After all, if colleges weren’t ripping students off with such high tuition, the student debt problem wouldn’t be so much of an issue. And if colleges are being such douche bags and ripping off students, why are parents so hell bent on sending their kids there? How can a liberal dominated college system be both the cause and solution to all of your financial woes?

Pro-college people argue that you need to go to college to get a good job to make money. And these same people are the ones reeling from hundreds of thousands of dollars of student loan debt accumulated during their stint at liberal colleges. So what is college? Plague or panacea?

Another relative of mine posted the following image on Facebook back in February that shows the tuition change at Yale from 1970 to 2014, against the federal minimum wage of the time. Oddly, the image’s point is to use higher tuition costs as justification for increasing the minimum wage, as opposed to attempting to simply lower tuition costs, which are arbitrarily set.

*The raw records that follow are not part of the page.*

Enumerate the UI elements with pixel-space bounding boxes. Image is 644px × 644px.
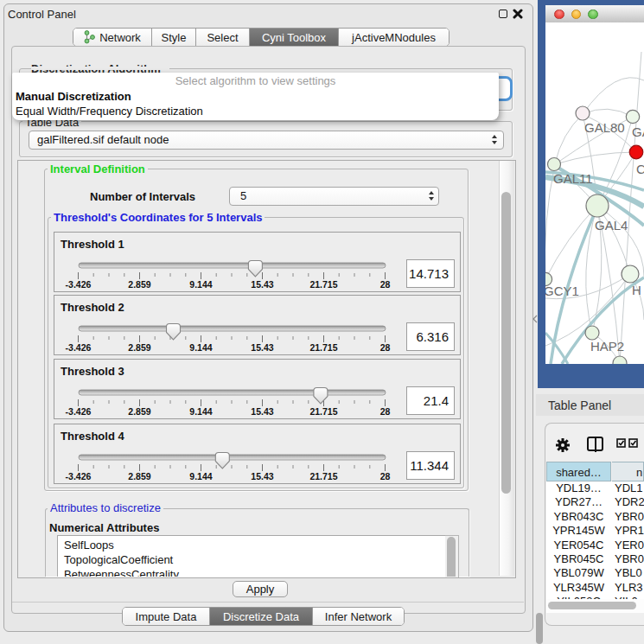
svg-text:-3.426: -3.426	[66, 279, 92, 290]
svg-text:28: 28	[380, 406, 391, 417]
svg-text:21.715: 21.715	[309, 279, 337, 290]
svg-text:9.144: 9.144	[189, 406, 212, 417]
svg-text:-3.426: -3.426	[66, 342, 92, 353]
svg-text:2.859: 2.859	[128, 406, 150, 417]
svg-text:28: 28	[380, 279, 391, 290]
svg-text:GAL80: GAL80	[584, 120, 625, 135]
svg-text:C: C	[636, 162, 644, 176]
svg-text:GCY1: GCY1	[545, 284, 579, 298]
svg-text:28: 28	[380, 342, 391, 353]
svg-text:21.715: 21.715	[309, 471, 337, 481]
svg-text:9.144: 9.144	[189, 471, 212, 481]
svg-text:2.859: 2.859	[128, 471, 150, 481]
svg-text:15.43: 15.43	[251, 342, 273, 353]
svg-text:2.859: 2.859	[128, 279, 150, 290]
svg-text:15.43: 15.43	[251, 471, 273, 481]
svg-text:9.144: 9.144	[189, 279, 212, 290]
svg-text:2.859: 2.859	[128, 342, 150, 353]
svg-text:15.43: 15.43	[251, 406, 273, 417]
svg-text:GAL4: GAL4	[595, 218, 628, 233]
svg-text:21.715: 21.715	[309, 406, 337, 417]
svg-text:15.43: 15.43	[251, 279, 273, 290]
svg-text:HAP2: HAP2	[590, 339, 624, 354]
svg-text:28: 28	[380, 471, 391, 481]
svg-text:GA: GA	[632, 124, 644, 139]
svg-text:GAL11: GAL11	[553, 171, 593, 186]
svg-text:H: H	[632, 283, 641, 297]
svg-text:-3.426: -3.426	[66, 471, 92, 481]
svg-text:9.144: 9.144	[189, 342, 212, 353]
svg-text:-3.426: -3.426	[66, 406, 92, 417]
svg-text:21.715: 21.715	[309, 342, 337, 353]
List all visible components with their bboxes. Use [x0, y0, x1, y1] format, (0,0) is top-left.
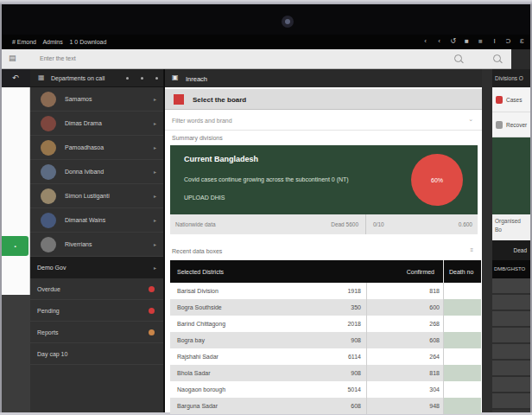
chevron-left-icon[interactable]: ‹: [421, 37, 429, 45]
item-label: Cases: [506, 97, 522, 103]
square-light-icon[interactable]: ■: [463, 37, 471, 45]
menu-items-text[interactable]: # Emond Admins 1 0 Download: [12, 39, 106, 45]
empty-row: [492, 377, 530, 393]
empty-row: [492, 278, 530, 295]
table-row[interactable]: Barguna Sadar608 948: [170, 398, 481, 414]
status-label: Reports: [37, 329, 59, 335]
square-dark-icon[interactable]: ■: [477, 37, 484, 45]
section-options-icon[interactable]: ≡: [470, 247, 473, 252]
section-label: Demo Gov: [37, 265, 66, 271]
list-item[interactable]: Pamoadhasoa ▸: [30, 136, 163, 160]
code-row[interactable]: DMB/GHSTO: [492, 260, 530, 278]
chevron-right-icon: ▸: [154, 120, 156, 126]
toolbar-end-spacer: [511, 49, 530, 69]
table-row[interactable]: Bogra bay908 608: [170, 332, 481, 348]
banner-label: Select the board: [193, 96, 246, 104]
deaths-value: 600: [366, 299, 443, 316]
search-icon[interactable]: [454, 54, 462, 62]
right-panel-item-recover[interactable]: Recover: [492, 112, 530, 137]
sidebar: ▦ Departments on call Samamos ▸ Dimas Dr…: [30, 69, 164, 412]
banner-bar[interactable]: Select the board: [165, 89, 482, 110]
list-item[interactable]: Dimas Drama ▸: [30, 112, 163, 136]
undo-icon[interactable]: ↺: [449, 37, 457, 45]
avatar: [41, 116, 56, 131]
column-header-confirmed[interactable]: Confirmed: [366, 269, 443, 275]
left-panel-footer: [2, 295, 30, 412]
text-cursor-icon[interactable]: I: [491, 37, 498, 45]
app-menu-icon[interactable]: ▤: [9, 54, 16, 62]
deaths-value: 304: [366, 381, 443, 398]
right-note: Organised Bo: [492, 214, 530, 240]
list-item[interactable]: Riverrians ▸: [30, 233, 163, 257]
right-panel-title: Divisions O: [495, 75, 523, 81]
menu-bar: # Emond Admins 1 0 Download ‹ ‹ ↺ ■ ■ I …: [2, 35, 530, 49]
empty-row: [492, 344, 530, 361]
table-section-label: Recent data boxes: [172, 248, 222, 254]
deaths-cell: [443, 299, 481, 316]
deaths-value: 948: [366, 398, 443, 414]
sidebar-item-overdue[interactable]: Overdue: [30, 278, 163, 300]
contact-name: Pamoadhasoa: [65, 144, 104, 150]
column-header-deaths[interactable]: Death no: [443, 260, 481, 283]
avatar: [41, 164, 56, 180]
sidebar-section-header[interactable]: Demo Gov ▸: [30, 257, 163, 278]
sidebar-item-reports[interactable]: Reports: [30, 322, 163, 343]
contact-name: Dimas Drama: [65, 120, 102, 126]
dead-label: Dead: [513, 247, 527, 253]
chevron-down-icon[interactable]: ⌄: [468, 116, 473, 123]
contact-name: Donna Iviband: [65, 169, 104, 175]
deaths-cell: [443, 381, 481, 398]
search-icon[interactable]: [493, 54, 501, 62]
deaths-value: 264: [366, 348, 443, 365]
districts-table: Selected Districts Confirmed Death no Ba…: [170, 260, 481, 414]
table-row[interactable]: Barind Chittagong2018 268: [170, 316, 481, 332]
list-item[interactable]: Samamos ▸: [30, 87, 163, 112]
avatar: [41, 237, 56, 252]
red-marker-icon: [174, 94, 184, 105]
grid-icon[interactable]: ▦: [38, 73, 45, 81]
table-row[interactable]: Bogra Southside350 600: [170, 299, 481, 316]
column-header-districts[interactable]: Selected Districts: [170, 269, 366, 275]
right-panel-header: Divisions O: [492, 69, 530, 87]
panel-action-button[interactable]: ▪: [2, 236, 28, 256]
list-item[interactable]: Donna Iviband ▸: [30, 160, 163, 184]
main-header: ▣ Inreach: [165, 69, 482, 87]
sidebar-title: Departments on call: [51, 75, 104, 81]
bracket-icon[interactable]: Ɔ: [504, 37, 512, 45]
overflow-menu-icon[interactable]: [126, 77, 158, 80]
filter-row[interactable]: Filter words and brand ⌄: [165, 112, 482, 131]
right-panel: Divisions O Cases Recover Organised Bo D…: [492, 69, 530, 412]
toolbar-hint-text[interactable]: Enter the text: [40, 55, 76, 61]
back-icon[interactable]: ↶: [12, 73, 19, 82]
avatar: [41, 188, 56, 204]
sidebar-item-pending[interactable]: Pending: [30, 300, 163, 322]
list-item[interactable]: Simon Lustiganti ▸: [30, 184, 163, 208]
percentage-badge[interactable]: 60%: [411, 154, 463, 206]
contact-list: Samamos ▸ Dimas Drama ▸ Pamoadhasoa ▸ Do…: [30, 87, 163, 257]
right-panel-item-cases[interactable]: Cases: [492, 87, 530, 112]
table-row[interactable]: Rajshahi Sadar6114 264: [170, 348, 481, 365]
table-row[interactable]: Naogaon borough5014 304: [170, 381, 481, 398]
dashboard-icon[interactable]: ▣: [172, 73, 179, 81]
contact-name: Riverrians: [65, 241, 92, 247]
table-row[interactable]: Bhola Sadar908 818: [170, 365, 481, 381]
contact-name: Simon Lustiganti: [65, 193, 110, 199]
sidebar-item-daycap[interactable]: Day cap 10: [30, 343, 163, 365]
recover-icon: [496, 121, 503, 129]
confirmed-value: 5014: [347, 386, 366, 393]
deaths-cell: [443, 332, 481, 348]
avatar: [41, 213, 56, 228]
contact-name: Samamos: [65, 96, 92, 102]
deaths-cell: [443, 365, 481, 381]
status-badge: [149, 286, 155, 292]
right-flag-block: [492, 137, 530, 214]
table-row[interactable]: Barisal Division1918 818: [170, 283, 481, 299]
empty-row: [492, 361, 530, 377]
empty-row: [492, 311, 530, 328]
chevron-left-icon[interactable]: ‹: [435, 37, 443, 45]
filter-hint: Filter words and brand: [172, 118, 232, 124]
confirmed-value: 2018: [347, 321, 366, 327]
list-item[interactable]: Dimanat Wains ▸: [30, 208, 163, 233]
bracket-icon[interactable]: Ɛ: [518, 37, 526, 45]
deaths-cell: [443, 316, 481, 332]
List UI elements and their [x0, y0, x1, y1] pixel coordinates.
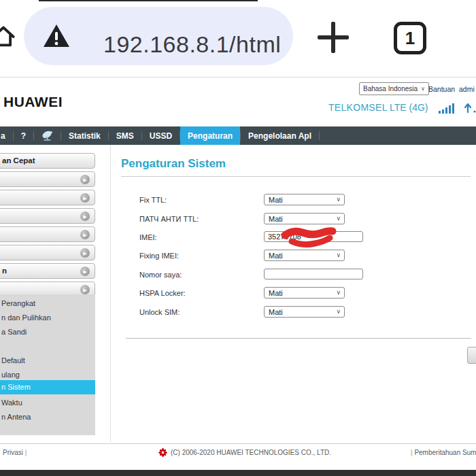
sidebar-accordion-5[interactable]: ▶: [0, 245, 95, 260]
nav-label: ?: [21, 131, 26, 141]
select-value: Mati: [269, 289, 283, 297]
satellite-dish-icon: [41, 131, 54, 141]
submenu-item-ulang[interactable]: ulang: [0, 368, 95, 381]
sidebar-button-label: an Cepat: [2, 156, 35, 165]
main-nav: a ? Statistik SMS USSD Pengaturan Pengel…: [0, 126, 476, 145]
network-type: LTE (4G): [390, 102, 428, 113]
hspa-locker-select[interactable]: Mati ∨: [264, 287, 345, 299]
select-value: Mati: [269, 252, 283, 260]
expand-arrow-icon: ▶: [80, 193, 90, 203]
form-row: ПАТЧ АНТИ TTL: Mati ∨: [121, 213, 475, 225]
form-row: Unlock SIM: Mati ∨: [121, 306, 475, 318]
field-label-imei: IMEI:: [139, 233, 157, 241]
user-name[interactable]: admi: [459, 85, 475, 93]
submenu-item-sandi[interactable]: a Sandi: [0, 325, 95, 339]
form-row: Nomor saya:: [121, 269, 475, 281]
field-label-fixing-imei: Fixing IMEI:: [139, 252, 179, 260]
nav-label: USSD: [150, 131, 172, 141]
huawei-logo: HUAWEI: [3, 94, 63, 110]
expand-arrow-icon: ▶: [80, 211, 90, 221]
nav-item-sms[interactable]: SMS: [109, 126, 141, 145]
unlock-sim-select[interactable]: Mati ∨: [264, 306, 345, 318]
divider: [126, 338, 471, 339]
sidebar-accordion-4[interactable]: ▶: [0, 226, 95, 242]
nav-item-home[interactable]: a: [0, 126, 13, 145]
expand-arrow-icon: ▶: [80, 285, 90, 294]
select-value: Mati: [269, 196, 283, 204]
form-row: HSPA Locker: Mati ∨: [121, 287, 475, 299]
submenu-item-sistem[interactable]: n Sistem: [0, 380, 95, 394]
sidebar-button-label: n: [2, 267, 7, 275]
chevron-down-icon: ∨: [336, 252, 341, 258]
sidebar-accordion-2[interactable]: ▶: [0, 190, 95, 205]
bottom-edge-bar: [0, 470, 476, 476]
apply-button-cut[interactable]: [467, 347, 476, 364]
patch-anti-ttl-select[interactable]: Mati ∨: [264, 213, 345, 224]
expand-arrow-icon: ▶: [80, 267, 90, 276]
nomor-saya-input[interactable]: [264, 269, 363, 279]
field-label-hspa-locker: HSPA Locker:: [139, 289, 186, 297]
tab-count-label: 1: [405, 28, 415, 49]
huawei-flower-icon: [158, 448, 167, 457]
address-bar[interactable]: 192.168.8.1/html: [24, 7, 293, 65]
nav-label: Statistik: [69, 131, 101, 141]
footer-separator: |: [411, 449, 413, 456]
nav-label: a: [1, 131, 5, 141]
help-link[interactable]: Bantuan: [428, 85, 455, 93]
submenu-item-blank[interactable]: [0, 339, 95, 353]
footer-copyright: (C) 2006-2020 HUAWEI TECHNOLOGIES CO., L…: [158, 448, 331, 457]
nav-item-pengaturan[interactable]: Pengaturan: [180, 126, 240, 145]
status-bar-artifact: [39, 0, 258, 1]
field-label-unlock-sim: Unlock SIM:: [139, 308, 180, 316]
fixing-imei-select[interactable]: Mati ∨: [264, 250, 345, 261]
submenu-item-pulihkan[interactable]: n dan Pulihkan: [0, 311, 95, 324]
warning-icon: [42, 23, 71, 49]
sidebar-accordion-6[interactable]: n ▶: [0, 263, 95, 279]
new-tab-icon[interactable]: [316, 20, 351, 55]
nav-item-help[interactable]: ?: [14, 126, 33, 145]
footer-opensource-notice[interactable]: | Pemberitahuan Sum: [411, 449, 476, 456]
nav-label: SMS: [116, 131, 134, 141]
chevron-down-icon: ∨: [336, 289, 341, 296]
nav-item-statistik[interactable]: Statistik: [61, 126, 108, 145]
sidebar-quick-setup-button[interactable]: an Cepat: [0, 153, 95, 169]
submenu-item-antena[interactable]: n Antena: [0, 410, 95, 424]
expand-arrow-icon: ▶: [80, 175, 90, 184]
language-selector[interactable]: Bahasa Indonesia ∨: [359, 82, 429, 95]
url-text[interactable]: 192.168.8.1/html: [103, 31, 281, 58]
field-label-fix-ttl: Fix TTL:: [139, 196, 167, 204]
expand-arrow-icon: ▶: [80, 230, 90, 239]
divider: [0, 77, 476, 78]
footer-notice-label: Pemberitahuan Sum: [414, 449, 476, 456]
nav-item-ussd[interactable]: USSD: [142, 126, 180, 145]
divider: [0, 443, 476, 444]
submenu-item-perangkat[interactable]: Perangkat: [0, 296, 95, 310]
divider: [121, 176, 471, 177]
nav-item-satellite[interactable]: [34, 126, 61, 145]
nav-divider: [319, 131, 320, 140]
imei-input[interactable]: [264, 231, 363, 242]
carrier-name: TELKOMSEL: [328, 102, 388, 113]
footer-separator: |: [25, 449, 27, 456]
select-value: Mati: [269, 308, 283, 316]
footer-copyright-text: (C) 2006-2020 HUAWEI TECHNOLOGIES CO., L…: [171, 449, 331, 456]
signal-bars-icon: [439, 103, 456, 114]
sidebar-submenu: Perangkat n dan Pulihkan a Sandi Default…: [0, 294, 95, 435]
home-icon[interactable]: [0, 24, 16, 49]
page-title: Pengaturan Sistem: [121, 157, 226, 171]
language-value: Bahasa Indonesia: [363, 85, 418, 92]
expand-arrow-icon: ▶: [80, 248, 90, 258]
field-label-nomor-saya: Nomor saya:: [139, 271, 182, 279]
upload-arrow-icon: [464, 102, 476, 113]
sidebar-accordion-3[interactable]: ▶: [0, 208, 95, 224]
field-label-patch-anti-ttl: ПАТЧ АНТИ TTL:: [139, 215, 199, 223]
nav-label: Pengaturan: [188, 131, 233, 141]
fix-ttl-select[interactable]: Mati ∨: [264, 194, 345, 205]
sidebar-accordion-1[interactable]: ▶: [0, 171, 95, 187]
submenu-item-default[interactable]: Default: [0, 354, 95, 367]
tab-counter[interactable]: 1: [394, 22, 426, 54]
footer-privacy[interactable]: Privasi |: [3, 449, 27, 456]
footer-privacy-label: Privasi: [3, 449, 23, 456]
submenu-item-waktu[interactable]: Waktu: [0, 396, 95, 409]
nav-item-pengelolaan-apl[interactable]: Pengelolaan Apl: [241, 126, 319, 145]
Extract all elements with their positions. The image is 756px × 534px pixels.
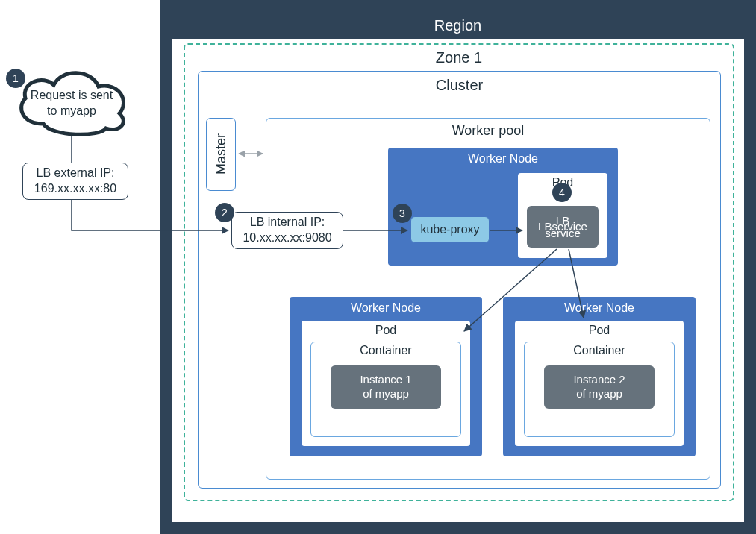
- step-badge-2: 2: [215, 203, 234, 222]
- instance-left: Instance 1 of myapp: [331, 365, 441, 409]
- instance-right-line1: Instance 2: [573, 373, 625, 387]
- cloud-text: Request is sent to myapp: [19, 88, 124, 119]
- step-badge-3: 3: [393, 204, 412, 223]
- instance-right-line2: of myapp: [576, 387, 622, 401]
- zone-label: Zone 1: [184, 48, 734, 67]
- workernode-left-label: Worker Node: [290, 297, 482, 318]
- master-label: Master: [213, 134, 229, 175]
- region-label: Region: [172, 12, 744, 39]
- instance-right: Instance 2 of myapp: [544, 365, 655, 409]
- container-left-label: Container: [311, 342, 460, 357]
- lb-external-line1: LB external IP:: [37, 166, 115, 181]
- pod-left-label: Pod: [302, 321, 470, 337]
- master-box: Master: [206, 118, 236, 191]
- lb-internal-line1: LB internal IP:: [250, 215, 325, 230]
- step-badge-1: 1: [6, 69, 25, 88]
- workerpool-label: Worker pool: [266, 122, 710, 139]
- cloud-text-line1: Request is sent: [19, 88, 124, 104]
- instance-left-line1: Instance 1: [360, 373, 411, 387]
- cloud-text-line2: to myapp: [19, 104, 124, 119]
- instance-left-line2: of myapp: [363, 387, 409, 401]
- lb-internal-ip: LB internal IP: 10.xx.xx.xx:9080: [231, 212, 343, 249]
- pod-right-label: Pod: [515, 321, 684, 337]
- workernode-top-label: Worker Node: [388, 148, 618, 169]
- container-right-label: Container: [525, 342, 674, 357]
- lb-external-line2: 169.xx.xx.xx:80: [34, 181, 116, 197]
- cluster-label: Cluster: [198, 76, 721, 94]
- kube-proxy-chip: kube-proxy: [410, 216, 490, 243]
- lb-external-ip: LB external IP: 169.xx.xx.xx:80: [22, 163, 128, 200]
- workernode-right-label: Worker Node: [503, 297, 696, 318]
- lb-service-line1: LB: [538, 220, 552, 233]
- step-badge-4: 4: [552, 183, 572, 202]
- lb-internal-line2: 10.xx.xx.xx:9080: [243, 230, 331, 246]
- lb-service-chip: LB service: [527, 206, 599, 248]
- lb-service-line2: service: [552, 220, 587, 233]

yale college tuition minium wage
This image is incredibly misleading if for no other reason than Yale is in Connecticut where the state minimum wage in 2014 was actually $8.70 per hour, and it was $8.00 per hour in neighboring New York, Massachusetts, and Rhode Island. Well above the federal minimum wage of $7.25.

I did some homework. Let’s say this image is accurate and that the tuition at Yale went from $2,550 in 1970 to $45,800 in 2014. That is 17.96 times higher, or a 1696% increase.

We’ll yeah Andrew, it’s called inflation! Duh! Just one minute though…

If we take that 1696% and divide it by the time span in years to get an average tuition percentage change per year, we get 1696 / 44 years = a 38.54% annual increase in tuition.

Compare that with the average US inflation rate of 3.22% over the last century, or even the average US inflation rate over that same period of time (1970 through 2014) of 4.08% (sources). Using these historical figures, Yale’s tuition grows nine times faster than inflation.

Basically, if Yale’s tuition moved at the rate of inflation, that $2,550 tuition in 1970 would have been about $14,815 in 2014. So why was it $45,800 instead? Maybe the problem here isn’t the banks financing the tuition. Maybe the problem is the universities who set the tuition. And perhaps supporters of more affordable college need to be scrutinizing the universities they hold in such high esteem.

Gateway to Extortion

The irony of this whole thing is that there is no surer way to increase college tuitions costs than by giving everyone free college. Liberals are determined to get free college for all at any cost, and they might succeed in ways they didn’t hope to.

If colleges around the country know that the US Government is writing blank checks to cover college tuition, what do you think is going to happen to tuition? It’s going to skyrocket. And it doesn’t matter what kind of clever legislation our politicians throw into the mix, the colleges are cleverer, and somehow, someway, they’ll find a way to take advantage of the situation and rip off the taxpayers.

Frugal Alternatives

These days, those of the left persuasion believe that the solution to any problem is to throw more money at it. This has led to the false belief that if you spend a ton of money on college as opposed to less money on technical or vocational school, it will always translate into higher pay. Or that a degree from an expensive, prestigious university will provide for better job opportunities post college.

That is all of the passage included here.